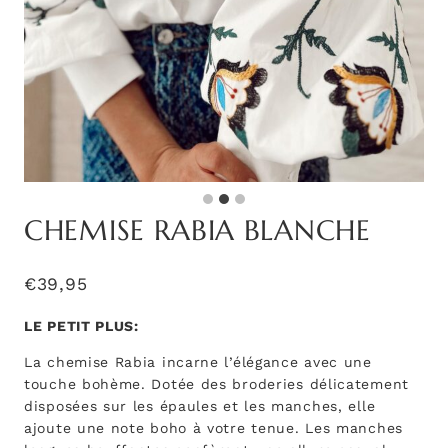
CHEMISE RABIA BLANCHE
€
39,95
LE PETIT PLUS:
La chemise Rabia incarne l’élégance avec une
touche bohème. Dotée des broderies délicatement
disposées sur les épaules et les manches, elle
ajoute une note boho à votre tenue. Les manches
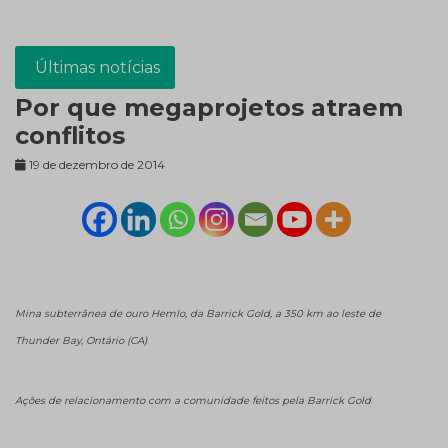
Últimas notícias
Por que megaprojetos atraem
conflitos
19 de dezembro de 2014
Mina subterrânea de ouro Hemlo, da Barrick Gold, a 350 km ao leste de
Thunder Bay, Ontário (CA)
Ações de relacionamento com a comunidade feitos pela Barrick Gold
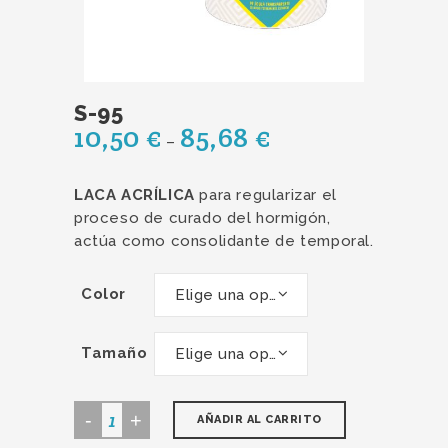
S-95
10,50
€
85,68
€
–
LACA ACRÍLICA
para regularizar el
proceso de curado del hormigón,
actúa como consolidante de temporal.
Color
Elige una opción
Tamaño
Elige una opción
S-
AÑADIR AL CARRITO
95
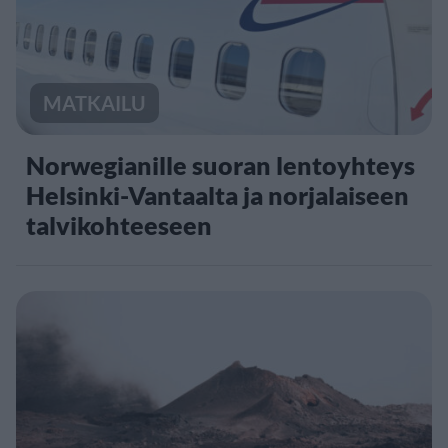
MATKAILU
Norwegianille suoran lentoyhteys
Helsinki-Vantaalta ja norjalaiseen
talvikohteeseen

== == ==

__Required work__.
Reproduce each line of the entries in which the word "Barrick" is found.

__Written response__.
Mina subterrânea de ouro Hemlo, da Barrick Gold, a 350 km ao leste de
Ações de relacionamento com a comunidade feitos pela Barrick Gold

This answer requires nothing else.